Üniversitelerimizde uygulanan merkezi yönetim anlayışı ile üniversitelerimizin bilimsel ve idari özerkliği de yara almış durumdadır. Bunun bir sonucu olarak bütün üniversiteler aynılaşmaya zorlanmakta ve bu yolla belli bir karakter ve kimliğe sahip üniversitelerin oluşması engellenmektedir. Özel kanunla kurulmuş bazı üniversitelerimiz dışında diğer bütün üniversiteler, tıpkı kentlerimizin hepsinin birbirine benzer olması gibi aynılıklar göstermektedir. Bu durum bir yandan üniversitelerimizin özgün karakterlerini ortadan kaldırırken diğer yandan da onların tarih içerisinde ilerleyip gelişmelerinin önündeki en büyük engeli oluşturmaktadır.
Merkezi yönetim anlayışının çok önemli bir diğer sonucu ise öğretim elemanlarının aynılaşmasıdır. Kendilerinden topluma önder ve lider olmaları, ülke yönetiminde gördüğü aksaklıkları dile getirerek idareye ve topluma yön vermeleri beklenen öğretim elemanları bu niteliklere sahip az sayıda öğretim elemanı dışında çoğunlukla bırakın topluma önderlik etmeyi, kendi bölümünde ya da üniversitesinde gördüğü aksaklıkları bile dile getir(e)meyecek kadar apolitize olmuşlardır. Bütün bunların bir sonucu olarak üniversitelerimiz, ülke gelişimindeki lokomotif olma özelliklerini kaybetmektedirler.

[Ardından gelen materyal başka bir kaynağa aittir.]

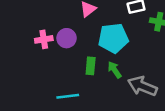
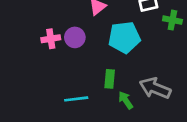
green rectangle: (91, 66) -> (110, 79), moved
green arrow: (115, 70) -> (126, 100), moved

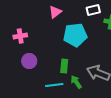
purple circle: (75, 37) -> (29, 61), moved
cyan line: (76, 99) -> (54, 85), moved

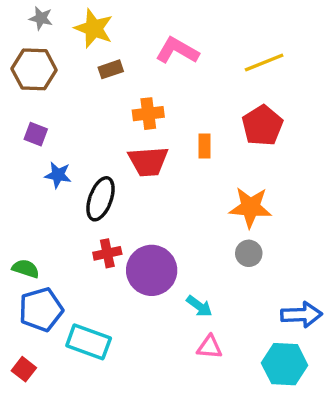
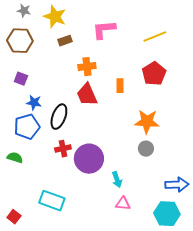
pink L-shape: (177, 51) -> (104, 30), turned -35
red trapezoid: (148, 161) -> (87, 95), turned 70
cyan arrow: (199, 306) -> (117, 180), turned 35
blue pentagon: (41, 310) -> (27, 127), moved

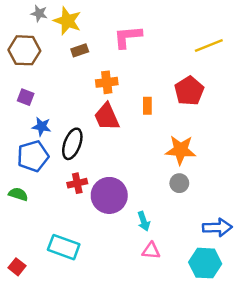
gray star: (24, 11) -> (39, 13), moved
yellow line: (155, 37) -> (209, 45), moved

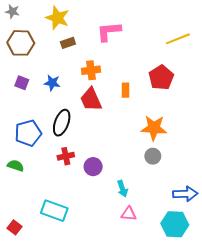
gray star: (39, 13) -> (12, 12), moved
blue star: (42, 127) -> (52, 83), moved
purple circle: (109, 195) -> (93, 167), size x0.6

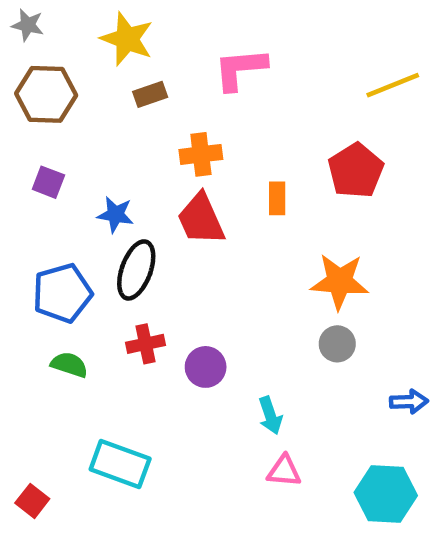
blue star: (52, 83) -> (115, 215), moved
green semicircle: (16, 166) -> (69, 365), moved
blue arrow: (185, 194) -> (409, 402), moved, size x0.7

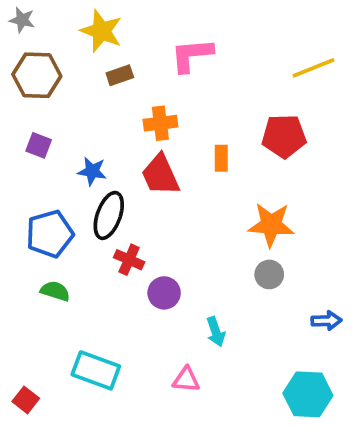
red pentagon: (356, 171) -> (284, 136), turned 30
red cross: (145, 344) -> (129, 260), moved, turned 36
pink triangle: (284, 471) -> (186, 380), moved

Bugün üniversitelerimiz özgün kimliklerinden yoksun, merkezi bir idare anlayışı altında bilimsel ve idari özerklikten yoksun, birey ve toplumun ihtiyaçları yerine çoğunlukla sermayenin ihtiyaç duyduğu personel ve AR-GE ihtiyacını karşılamaya yönelik faaliyetlerde bulunan eğitim kurumlarına dönüşmüş ve bu yönde dönüşmeye devam etmektedirler.
Çözüm Önerileri
Eğitim İş İzmir Şubesi olarak yükseköğretimde yaşanan bu geri gidişe çözüm önerilerimizi şu şekilde sıralayabiliriz:
i) Ortaöğretimden mezun olan herkese üniversite anlayışından bir an önce vazgeçilmelidir. Bunun için Ortaöğretimde okullaşma oranı %80-90’lara çıkarılarak yükseköğretimde %35-40 okullaşma oranı sağlanmalıdır. Ortaöğretimde sağlıklı bir yönlendirme sistemi kurularak öğrencilerin üniversitelere, yüksekokullara, sanata veya spora yönlendirilmeleri sağlanmalıdır.

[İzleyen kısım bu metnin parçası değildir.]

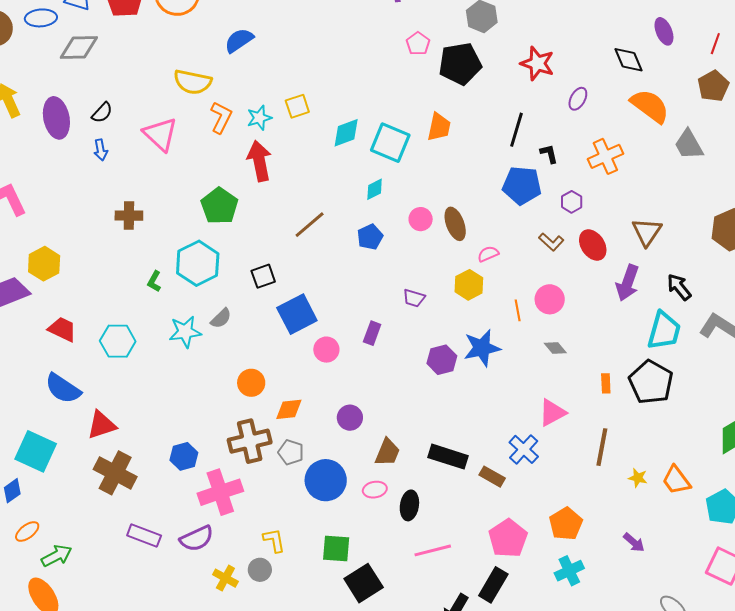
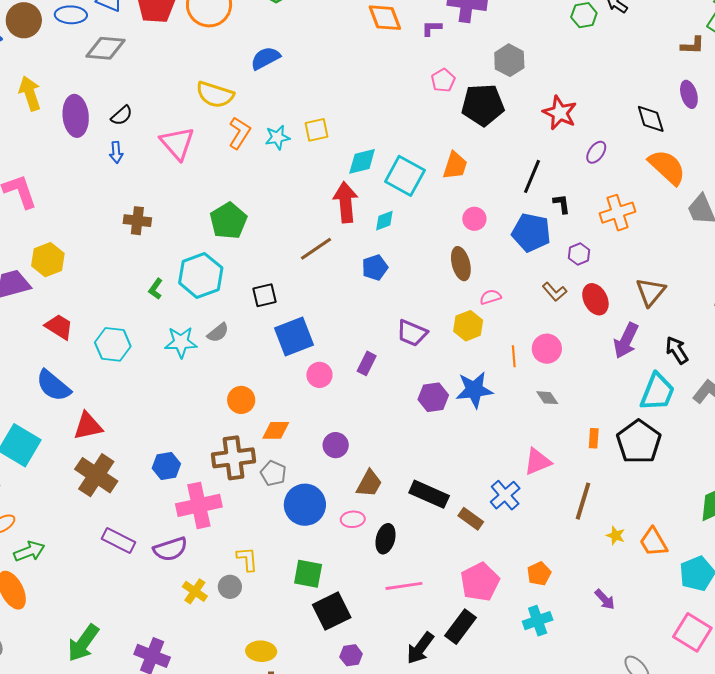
red arrow: (259, 161) -> (346, 202), moved
pink circle: (421, 219) -> (474, 219), moved
purple trapezoid: (414, 298) -> (412, 333), size x1.4
orange pentagon: (566, 524) -> (539, 574), size x0.7

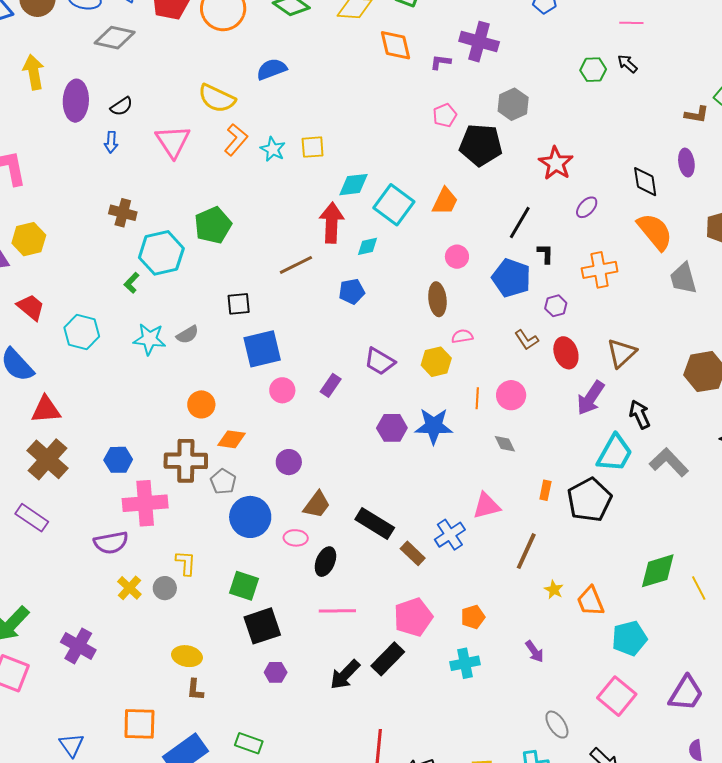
cyan star: (277, 137) -> (273, 149), turned 30
cyan hexagon: (201, 275) -> (161, 253), moved
purple rectangle: (118, 540) -> (32, 518), moved

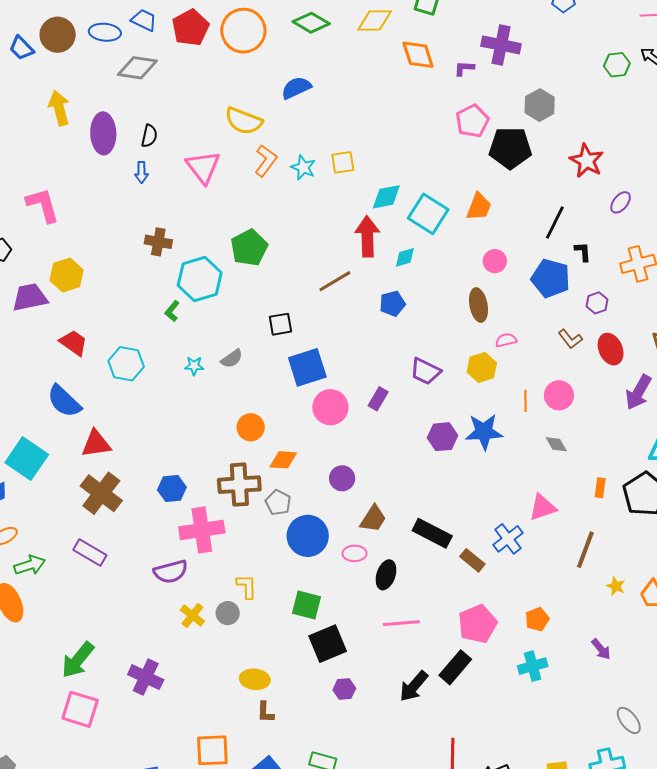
black semicircle: (122, 106) -> (149, 136), turned -40
pink pentagon: (445, 115) -> (472, 121), size x1.4
cyan star: (149, 339) -> (194, 366), size x0.6
pink circle: (282, 390) -> (330, 407), size x1.4

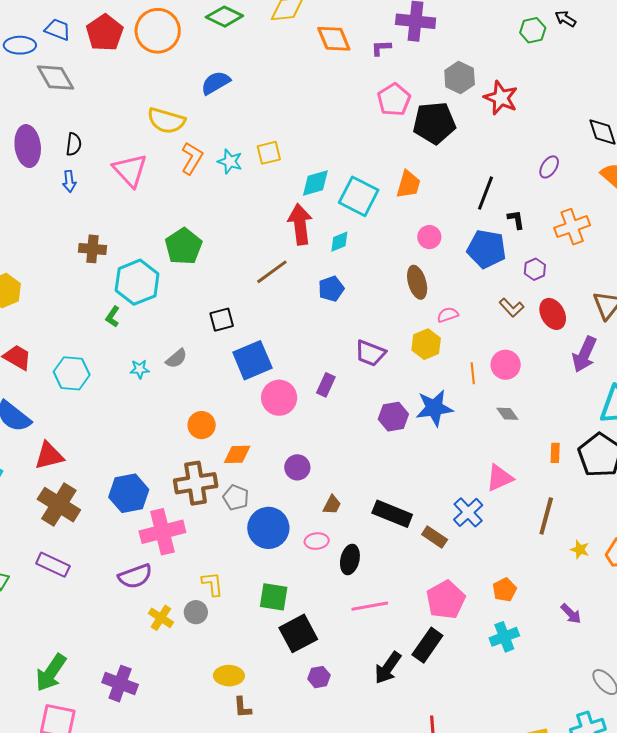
gray diamond: (137, 68) -> (55, 78), turned 57
red star: (587, 161) -> (501, 98), moved
blue hexagon: (172, 489) -> (129, 493), size x1.4
brown trapezoid: (373, 519) -> (332, 505), size x0.7

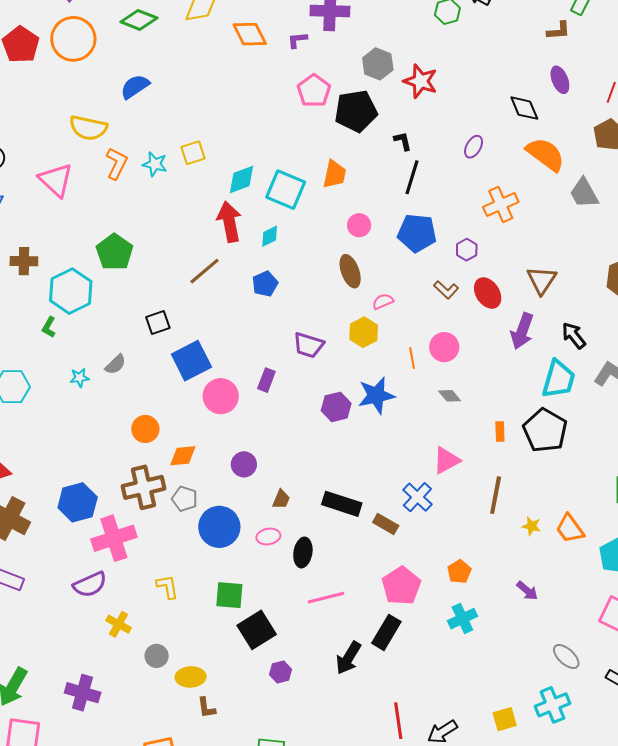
black L-shape: (516, 220) -> (403, 141), moved
gray circle: (196, 612) -> (157, 656), moved

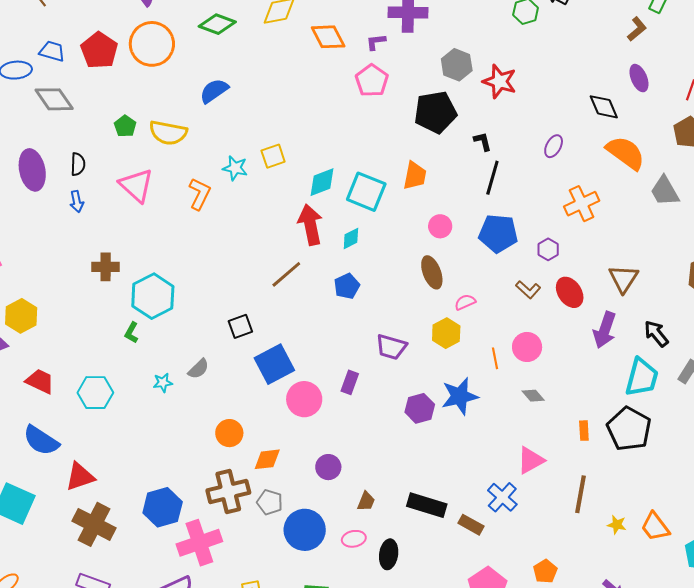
brown L-shape: (559, 31) -> (637, 29), turned -35
pink pentagon: (314, 91) -> (372, 81), moved
orange L-shape: (117, 164) -> (200, 194), moved
green pentagon: (114, 252) -> (125, 126), moved, size x0.6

ii) İlk ve ortaöğretim sınav odaklı olmaktan çıkarılmalı, Milli Eğitim Temel Kanunu’nda belirtilen «Öğrencileri, çeşitli program ve okullarla ilgili istidat ve kabiliyetleri ölçüsünde ve doğrultusunda yükseköğretime veya hem mesleğe hem de yükseköğretime veya hayata ve iş alanlarına hazırlamaktır” amaçları doğrultusunda bir eğitim-öğretim anlayışı hayata geçirilmelidir.

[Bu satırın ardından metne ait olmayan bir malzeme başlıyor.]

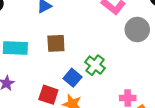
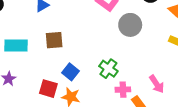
green cross: (95, 65) -> (108, 69), moved

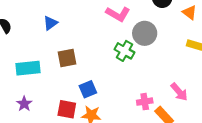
green cross: (108, 69) -> (124, 51), moved
blue square: (70, 72) -> (88, 89), turned 35

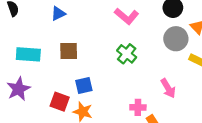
gray circle: (145, 33) -> (176, 39), moved
pink arrow: (179, 92) -> (168, 88), moved
purple star: (24, 104) -> (18, 89), size x1.5

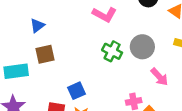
gray circle: (176, 39) -> (142, 47), moved
brown square: (69, 51) -> (45, 54), moved

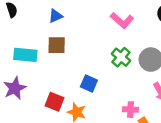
blue square: (77, 91) -> (89, 83), moved, turned 35

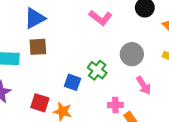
blue triangle: (56, 16) -> (35, 18), size x1.5
green cross: (121, 57) -> (97, 70), moved

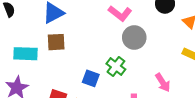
gray circle: (132, 54) -> (134, 38), moved

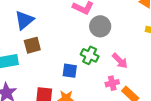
pink arrow: (163, 82) -> (120, 61), moved

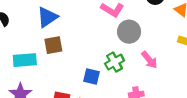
green cross: (90, 55) -> (115, 62), turned 30
pink arrow: (120, 61) -> (149, 60), moved

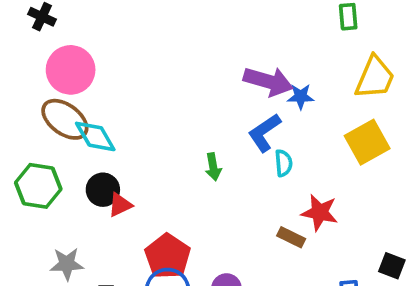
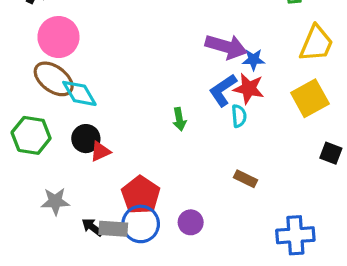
red star: (320, 212) -> (249, 89), moved
black square: (392, 266) -> (331, 153), moved

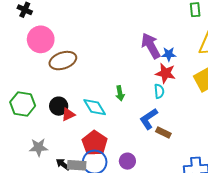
purple arrow: (226, 47) -> (151, 46), turned -135
brown ellipse: (54, 79) -> (63, 61), moved, turned -55
blue L-shape: (223, 90) -> (149, 119), moved
cyan diamond: (79, 93) -> (95, 107), moved

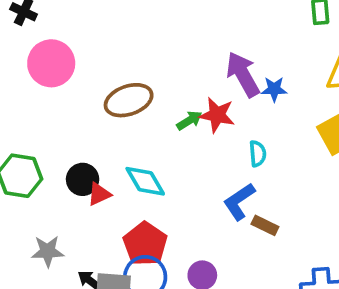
brown ellipse: (63, 61) -> (129, 100), moved
red star: (166, 73) -> (217, 115), moved
green arrow: (120, 93) -> (189, 120), moved, turned -112

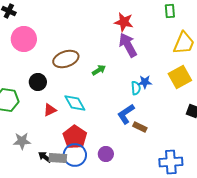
blue star: (274, 89) -> (145, 82), moved
red star: (217, 115) -> (124, 22), moved
black circle: (83, 179) -> (38, 82), moved

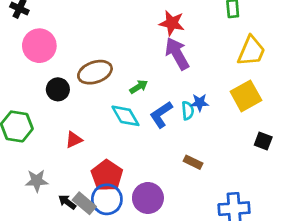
black circle: (38, 82) -> (58, 89), moved
cyan diamond: (75, 103) -> (125, 116), moved
blue L-shape: (126, 114) -> (161, 115), moved
purple circle: (106, 154) -> (148, 198), size x1.5
gray rectangle: (58, 158) -> (84, 203), turned 36

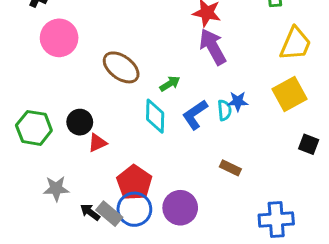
brown ellipse: (95, 72) -> (121, 67), turned 56
black circle: (58, 89) -> (80, 122), moved
cyan diamond: (125, 116) -> (155, 116), turned 32

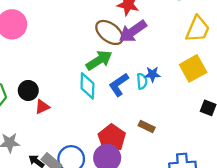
purple arrow: (213, 47) -> (133, 31), turned -96
brown ellipse: (121, 67) -> (109, 32), moved
green arrow: (170, 84) -> (99, 60), size x1.6
red pentagon: (134, 183) -> (112, 138), moved

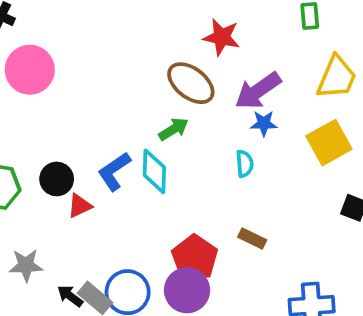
purple arrow: (133, 31) -> (258, 91), moved
green arrow: (99, 60) -> (174, 129), size x0.7
blue star: (152, 74) -> (264, 123), moved
blue L-shape: (119, 85) -> (114, 171), moved

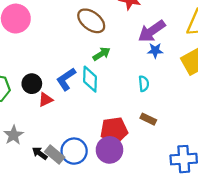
brown ellipse: (191, 83) -> (91, 21), moved
cyan semicircle: (245, 164) -> (144, 84), moved
red pentagon: (195, 258) -> (114, 130), turned 30
gray star: (26, 265) -> (14, 135), turned -30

iii) Kadrosu ve altyapısı tamamlanmadan hiçbir yükseköğretim kurumu eğitim öğretime açılmamalıdır.
iv) Yükseköğretim sistemimizdeki merkezi yönetim anlayışı bir an önce terkedilmeli, üniversitelerimizin karar mekanizmalarında yöneticiler yerine kurullar öne çıkarılmalıdır.
v) Üniversitelerimizin bilimsel ve idari özerkliklerini garanti altına alacak yasal düzenlemeler yapılmalı, her kademeden yöneticiler seçimle gelmeli ve üniversitenin bu konudaki iradesini yok sayan anlayıştan bir an önce vazgeçilmelidir. Ayrıca üniversite yönetim kurullarında akademik personel yanında idari personel ile öğrencilerin de temsil edilebilmesini sağlayacak yasal düzenlemeler mutlaka yapılmalıdır.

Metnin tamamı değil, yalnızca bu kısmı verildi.